Class Action Lawsuit Filed Against Logan Health Over Data Breach Logan Health and subsidiary, sister, and related entities are facing a legal action because of a data breach that happened in 2021 and impacted 213,543 patients of Logan Health Medical Center. Law firm Heenan & Cook filed the class action lawsuit in the U.S. District Court for the District of Montana Great Falls Division on behalf of plaintiff Allison Smeltz along with all individuals similarly affected by the health system’s alleged failure to keep the plaintiff’s and class members’ sensitive personal data secure. Logan Health reported the data breach in question in February 2022. The breach investigation results confirmed that unauthorized persons got access to its system from November 18, 2021 to November 22, 2021. The attackers acquired access to one file server keeping files that included patients’ protected health information (PHI) like names, contact details, insurance claim data, date(s) of service, medical insurance data, and medical bill account number. Logan Health stated it did not find any evidence of patient data misuse. It offered free credit monitoring and identity protection services to the impacted persons, and is implementing extra measures to avert the same data breaches.

Logan Health and subsidiary, sister, and related entities are facing legal action because of a data breach that happened in 2021 and impacted 213,543 patients of Logan Health Medical Center.

Law firm Heenan & Cook filed the class-action lawsuit in the U.S. District Court for the District of Montana Great Falls Division on behalf of plaintiff Allison Smeltz along with all individuals similarly affected by the health system’s alleged failure to keep the plaintiff’s and class members’ sensitive personal data secure.

Logan Health reported the data breach in question in February 2022. The breach investigation results confirmed that unauthorized persons got access to its system from November 18, 2021 to November 22, 2021. The attackers acquired access to one file server keeping files that included patients’ protected health information (PHI) like names, contact details, insurance claim data, date(s) of service, medical insurance data, and medical bill account number.

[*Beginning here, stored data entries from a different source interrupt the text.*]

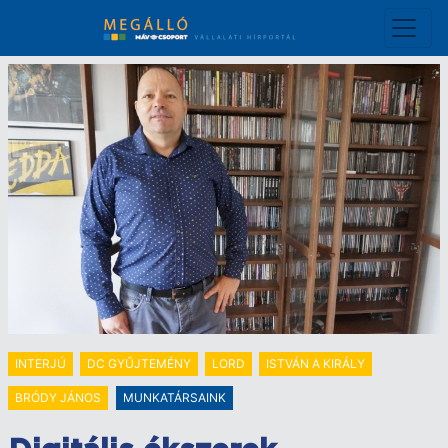
Ugrás
a
tartalomra
INTERJÚ
DC GYŰJTEMÉNY
LORD
ISTVÁN A KIRÁLY
BRÓDY JÁNOS
MUNKATÁRSAINK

Logan Health stated it did not find any evidence of patient data misuse. It offered free credit monitoring and identity protection services to the impacted persons and is implementing extra measures to avert the same data breaches

Based on the legal action, the cyberattack and data breach happened because Logan Health failed to provide enough and reasonable training to employees and/or implement adequate procedures and protocols. Logan Health and the other defendants should already know the value of PHI to hackers and the possibility of data breaches, considering the number of breaches being reported nowadays and the alerts given by Federal bureaus to the healthcare sector.

The lawsuit underlines that this is not the only data breach that has affected Logan Health. Logan Health had another breach report filed in January 2021 that impacted 2,081 Montanans, and one more in 2019 that impacted 126,805 Montanans when Logan Health was still known as Kalispell Regional Healthcare.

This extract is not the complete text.